Naomi Osakas kimono-inspirierter Wimbledon-Auftritt verbindet japanisches Erbe mit Tradition des All England Club
Die 28-jährige japanische Starspielerin, an Nummer 14 gesetzt, betrat den Court 3 in einem bodenlangen weißen Kleid, bestickt mit Kranichen und Kirschblüten, entworfen von Tokios Hana Yagi, bevor sie es ablegte, um ein Nike-Kleid zu enthüllen und 6:1, 7:5 gegen die Französin Elsa Jacquemot zu gewinnen.
Der Einmarsch
Am Eröffnungstag von Wimbledon verwandelte Naomi Osaka ihren Einmarsch auf den Platz in eine Zeremonie. Sie betrat den Court 3 in einem ganz in Weiß gehaltenen Ensemble, das an ein traditionelles japanisches Kimono erinnerte, komplett mit Glockenärmeln und einer langen Schleppe. Die Menge reagierte mit Jubel, und andere Spielerinnen in der Umkleidekabine fragten sie nach dem Outfit, erzählte Osaka später Reportern.
Design und Symbolik
Das Gewand war eine Zusammenarbeit mit der in Tokio ansässigen Designerin Hana Yagi mit dem Titel „Evolving Ceremony“. Es kombinierte Vintage-Shiromuku-Brautgewänder, Kimono-Stoffe und dekonstruierte Hochzeitskleider. Die Stickerei zeigte Kraniche und dreidimensionale Kirschblüten, während ein Obi-Gürtel und eine übergroße Schleife Struktur verliehen. Osaka kombinierte es mit einem Kanzashi-Haarschmuck und Schmuck der japanischen Marke Mikimoto.
Der Ausgangspunkt war die Idee der „Evolving Ceremony“. Das Kleidungsstück ist aus Vintage-Shiromuku, Kimono und Hochzeitskleidern gefertigt – zeremonielle Gewänder, die ursprünglich geschaffen wurden, um wichtige Momente im Leben der Menschen zu markieren.
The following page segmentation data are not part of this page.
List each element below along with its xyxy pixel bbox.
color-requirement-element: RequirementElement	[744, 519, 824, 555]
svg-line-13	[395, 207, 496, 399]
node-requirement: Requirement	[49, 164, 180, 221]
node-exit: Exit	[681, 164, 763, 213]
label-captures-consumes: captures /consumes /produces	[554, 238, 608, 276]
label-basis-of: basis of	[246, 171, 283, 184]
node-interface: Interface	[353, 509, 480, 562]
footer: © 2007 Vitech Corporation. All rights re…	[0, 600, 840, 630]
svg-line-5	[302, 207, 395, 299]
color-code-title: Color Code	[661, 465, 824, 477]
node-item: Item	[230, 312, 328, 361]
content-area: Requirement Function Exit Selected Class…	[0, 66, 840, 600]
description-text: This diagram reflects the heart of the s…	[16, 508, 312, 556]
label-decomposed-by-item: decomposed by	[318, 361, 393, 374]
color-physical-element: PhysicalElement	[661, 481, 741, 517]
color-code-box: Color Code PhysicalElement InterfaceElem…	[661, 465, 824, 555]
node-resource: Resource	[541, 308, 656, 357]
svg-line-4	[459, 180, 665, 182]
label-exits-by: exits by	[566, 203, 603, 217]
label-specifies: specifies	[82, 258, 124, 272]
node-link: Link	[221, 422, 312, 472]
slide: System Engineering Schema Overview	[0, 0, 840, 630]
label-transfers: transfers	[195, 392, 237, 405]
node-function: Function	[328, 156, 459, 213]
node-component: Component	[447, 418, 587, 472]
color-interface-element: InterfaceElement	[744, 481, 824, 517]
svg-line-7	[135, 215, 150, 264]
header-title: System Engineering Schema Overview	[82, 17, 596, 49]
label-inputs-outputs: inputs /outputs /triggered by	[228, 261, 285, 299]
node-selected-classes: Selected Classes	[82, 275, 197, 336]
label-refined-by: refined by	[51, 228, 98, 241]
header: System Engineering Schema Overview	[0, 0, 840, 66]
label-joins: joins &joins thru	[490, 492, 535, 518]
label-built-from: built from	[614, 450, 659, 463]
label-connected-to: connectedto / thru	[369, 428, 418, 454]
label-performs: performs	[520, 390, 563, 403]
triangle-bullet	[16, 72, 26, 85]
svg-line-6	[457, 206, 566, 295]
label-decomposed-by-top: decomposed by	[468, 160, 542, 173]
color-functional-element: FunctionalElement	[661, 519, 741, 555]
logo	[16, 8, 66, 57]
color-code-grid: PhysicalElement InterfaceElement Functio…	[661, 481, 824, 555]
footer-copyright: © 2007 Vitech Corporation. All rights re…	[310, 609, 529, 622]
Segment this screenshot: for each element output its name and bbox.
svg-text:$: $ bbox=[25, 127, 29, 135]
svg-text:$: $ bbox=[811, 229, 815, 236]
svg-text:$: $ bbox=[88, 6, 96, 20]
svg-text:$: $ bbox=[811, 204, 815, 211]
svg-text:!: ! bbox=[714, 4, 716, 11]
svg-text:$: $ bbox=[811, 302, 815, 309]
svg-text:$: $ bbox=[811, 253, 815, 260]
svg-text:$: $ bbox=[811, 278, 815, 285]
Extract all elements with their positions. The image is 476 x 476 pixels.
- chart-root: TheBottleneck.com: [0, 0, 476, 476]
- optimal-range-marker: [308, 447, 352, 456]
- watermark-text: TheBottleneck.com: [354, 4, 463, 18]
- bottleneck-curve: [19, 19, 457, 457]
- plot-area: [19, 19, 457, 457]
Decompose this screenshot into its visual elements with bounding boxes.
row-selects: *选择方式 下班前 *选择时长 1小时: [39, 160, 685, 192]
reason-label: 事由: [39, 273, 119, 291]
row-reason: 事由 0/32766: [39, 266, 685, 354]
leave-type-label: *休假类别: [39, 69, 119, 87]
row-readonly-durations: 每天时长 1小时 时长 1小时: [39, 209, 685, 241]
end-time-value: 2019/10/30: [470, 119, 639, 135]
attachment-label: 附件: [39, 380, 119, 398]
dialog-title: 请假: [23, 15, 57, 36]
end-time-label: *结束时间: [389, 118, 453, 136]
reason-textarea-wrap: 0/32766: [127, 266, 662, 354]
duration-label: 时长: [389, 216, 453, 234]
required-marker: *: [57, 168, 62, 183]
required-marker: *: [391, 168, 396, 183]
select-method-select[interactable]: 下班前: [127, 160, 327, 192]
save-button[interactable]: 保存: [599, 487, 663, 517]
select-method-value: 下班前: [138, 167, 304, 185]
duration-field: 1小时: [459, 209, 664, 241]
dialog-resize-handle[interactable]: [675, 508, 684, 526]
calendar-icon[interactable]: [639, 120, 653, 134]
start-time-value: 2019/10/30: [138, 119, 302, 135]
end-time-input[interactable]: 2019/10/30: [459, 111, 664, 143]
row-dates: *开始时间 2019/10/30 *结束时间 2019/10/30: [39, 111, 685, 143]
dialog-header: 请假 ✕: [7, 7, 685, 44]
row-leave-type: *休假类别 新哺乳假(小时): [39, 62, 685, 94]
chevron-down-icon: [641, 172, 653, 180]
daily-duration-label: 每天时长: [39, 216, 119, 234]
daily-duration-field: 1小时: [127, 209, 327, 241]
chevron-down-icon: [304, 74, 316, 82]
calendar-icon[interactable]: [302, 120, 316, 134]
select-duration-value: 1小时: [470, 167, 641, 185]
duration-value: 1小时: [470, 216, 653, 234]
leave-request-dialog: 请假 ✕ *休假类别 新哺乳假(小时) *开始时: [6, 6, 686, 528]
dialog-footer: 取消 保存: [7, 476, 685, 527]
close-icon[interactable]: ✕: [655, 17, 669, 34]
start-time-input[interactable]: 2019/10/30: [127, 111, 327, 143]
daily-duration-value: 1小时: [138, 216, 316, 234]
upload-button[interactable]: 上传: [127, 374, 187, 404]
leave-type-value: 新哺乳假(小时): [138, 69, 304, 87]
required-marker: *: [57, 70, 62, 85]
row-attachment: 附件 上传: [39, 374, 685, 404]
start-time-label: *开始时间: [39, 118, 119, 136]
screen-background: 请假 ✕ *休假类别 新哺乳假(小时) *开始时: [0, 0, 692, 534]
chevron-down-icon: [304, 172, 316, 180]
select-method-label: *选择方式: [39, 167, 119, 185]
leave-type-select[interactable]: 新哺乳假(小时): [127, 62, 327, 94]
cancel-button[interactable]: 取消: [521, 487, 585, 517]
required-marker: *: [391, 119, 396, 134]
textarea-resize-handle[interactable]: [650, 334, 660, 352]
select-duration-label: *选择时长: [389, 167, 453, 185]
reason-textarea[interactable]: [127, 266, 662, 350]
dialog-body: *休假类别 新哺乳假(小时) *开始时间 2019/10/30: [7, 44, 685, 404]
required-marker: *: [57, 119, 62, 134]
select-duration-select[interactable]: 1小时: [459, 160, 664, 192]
Darunter trug sie ein Nike-Performance-Kleid, das durch florale Applikationen und Mikrofaltenbündchen auf Kirigami, die japanische Kunst des Papierschneidens, Bezug nahm. Dieses Kleid war innerhalb von Stunden nach seiner Veröffentlichung in der vergangenen Woche ausverkauft.
Wimbledons Kleiderordnung
Wimbledons All-White-Regel, die seit fast 150 Jahren besteht, regelt sogar Schnürsenkel und Armbänder. Osaka sagte, die Einschränkung habe ihre Kreativität fokussiert. „Ich habe die Farbe Weiß nie als einschränkend empfunden“, sagte sie in einer Pressekonferenz vor dem Turnier. „Es gibt so viele verschiedene Muster, Stoffe, Texturen, die man verwenden kann. Also habe ich es nie als etwas betrachtet, das mich einschränkt.“
Osakas Modegeschichtenerzählen
Der Einmarsch setzt eine bei Grand Slams begonnene Modelinie fort, die im Januar bei den Australian Open mit einem von Quallen inspirierten Gewand von Robert Wun begann, gefolgt von einem Korsett von Kevin Germanier und einem Eiffelturm-ähnlichen Überrock bei den French Open. Für Wimbledon ließ sich Osaka von Quentin Tarantinos Kill Bill inspirieren.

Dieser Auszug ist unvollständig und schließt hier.